Cyclosporine is a potent immunosuppressive agent that in animals prolongs survival of allogeneic transplants involving skin, kidney, liver, heart, pancreas, bone marrow, small intestine, and lung. Cyclosporine has been demonstrated to suppress some humoral immunity and to a greater extent, cell-mediated immune reactions such as allograft rejection, delayed hypersensitivity, experimental allergic encephalomyelitis, Freund's adjuvant arthritis, and graft vs. host disease in many animal species for a variety of organs.
The effectiveness of cyclosporine results from specific and reversible inhibition
of immunocompetent lymphocytes in the G0- and G1-phase
of the cell cycle. T-lymphocytes are preferentially inhibited. The T-helper
cell is the main target, although the T-suppressor cell may also be suppressed.
Cyclosporine also inhibits lymphokine production and release including interleukin-2.
No effects on phagocytic function (changes in enzyme secretions, chemotactic
migration of granulocytes, macrophage migration, carbon clearance in vivo)
have been detected in animals. Cyclosporine does not cause bone marrow suppression
in animal models or man.
Pharmacokinetics
The immunosuppressive activity of cyclosporine is primarily due to parent
drug. Following oral administration, absorption of cyclosporine is incomplete.

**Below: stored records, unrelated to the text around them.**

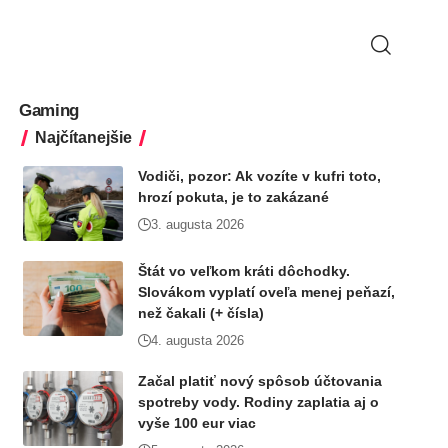
Gaming
Najčítanejšie
Vodiči, pozor: Ak vozíte v kufri toto,
hrozí pokuta, je to zakázané
3. augusta 2026
Štát vo veľkom kráti dôchodky.
Slovákom vyplatí oveľa menej peňazí,
než čakali (+ čísla)
4. augusta 2026
Začal platiť nový spôsob účtovania
spotreby vody. Rodiny zaplatia aj o
vyše 100 eur viac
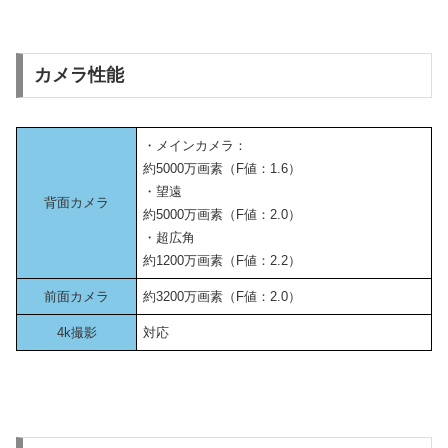
カメラ性能
・メインカメラ：
約5000万画素（F値：1.6）
・望遠
背面カメラ
約5000万画素（F値：2.0）
・超広角
約1200万画素（F値：2.2）
前面カメラ
約3200万画素（F値：2.0）
4k撮影
対応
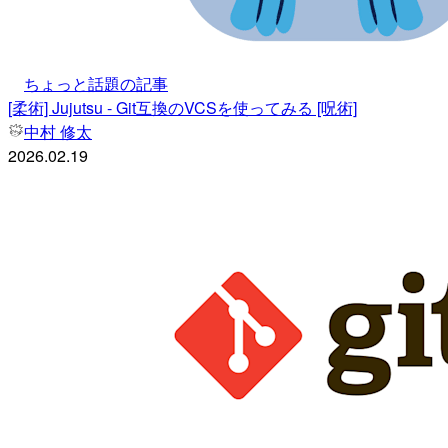
ちょっと話題の記事
[柔術] Jujutsu - Git互換のVCSを使ってみる [呪術]
中村 修太
2026.02.19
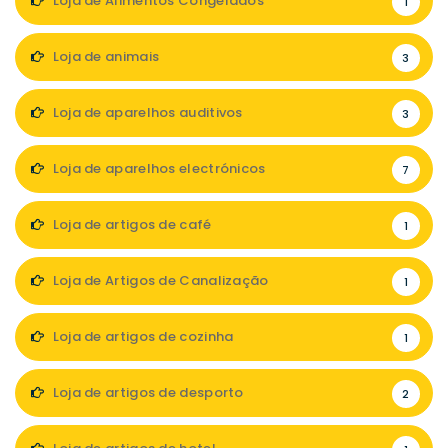
Loja de Alimentos Congelados
1
Loja de animais
3
Loja de aparelhos auditivos
3
Loja de aparelhos electrónicos
7
Loja de artigos de café
1
Loja de Artigos de Canalização
1
Loja de artigos de cozinha
1
Loja de artigos de desporto
2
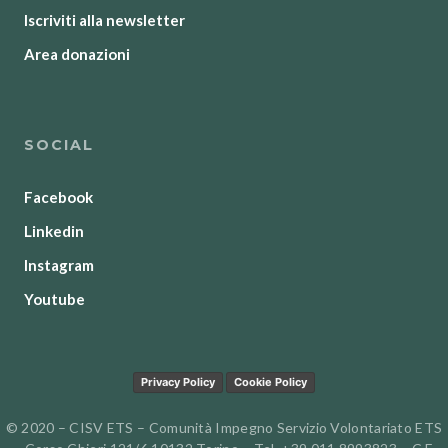
Iscriviti alla newsletter
Area donazioni
SOCIAL
Facebook
Linkedin
Instagram
Youtube
Privacy Policy
Cookie Policy
© 2020 – CISV ETS – Comunità Impegno Servizio Volontariato ETS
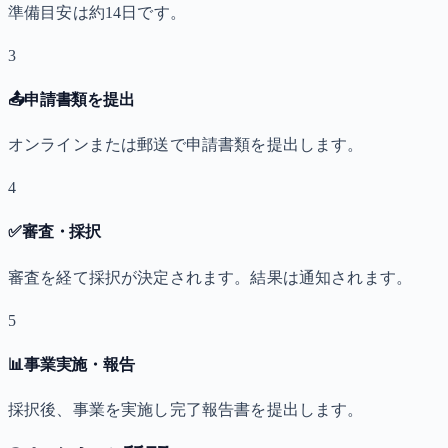
準備目安は約14日です。
3
📤
申請書類を提出
オンラインまたは郵送で申請書類を提出します。
4
✅
審査・採択
審査を経て採択が決定されます。結果は通知されます。
5
📊
事業実施・報告
採択後、事業を実施し完了報告書を提出します。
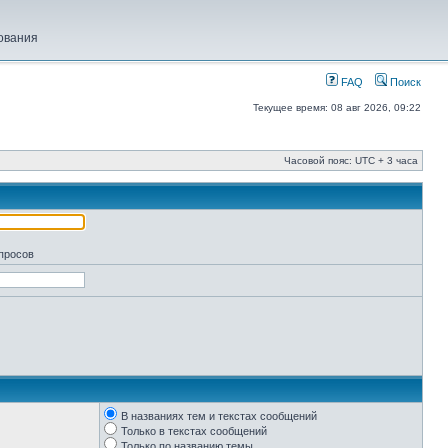
ования
FAQ
Поиск
Текущее время: 08 авг 2026, 09:22
Часовой пояс: UTC + 3 часа
апросов
В названиях тем и текстах сообщений
Только в текстах сообщений
Только по названию темы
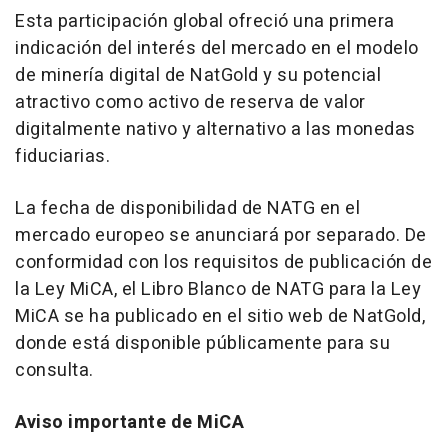
Esta participación global ofreció una primera
indicación del interés del mercado en el modelo
de minería digital de NatGold y su potencial
atractivo como activo de reserva de valor
digitalmente nativo y alternativo a las monedas
fiduciarias.
La fecha de disponibilidad de NATG en el
mercado europeo se anunciará por separado. De
conformidad con los requisitos de publicación de
la Ley MiCA, el Libro Blanco de NATG para la Ley
MiCA se ha publicado en el sitio web de NatGold,
donde está disponible públicamente para su
consulta.
Aviso importante de MiCA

The extent of absorption of cyclosporine is dependent on the individual patient,
the patient population, and the formulation. Elimination of cyclosporine is
primarily biliary with only 6% of the dose (parent drug and metabolites) excreted
in urine. The disposition of cyclosporine from blood is generally biphasic,
with a terminal half-life of approximately 8.4 hours (range 5 to 18 hours).
Following intravenous administration, the blood clearance of cyclosporine (assay:
HPLC) is approximately 5 to 7 mL/min/kg in adult recipients of renal or liver
allografts. Blood cyclosporine clearance appears to be slightly slower in cardiac
transplant patients.
The Gengraf® Capsules (cyclosporine capsules, USP [MODIFIED]) and Gengraf® Oral Solution (cyclosporine oral solution, USP [MODIFIED]) are bioequivalent.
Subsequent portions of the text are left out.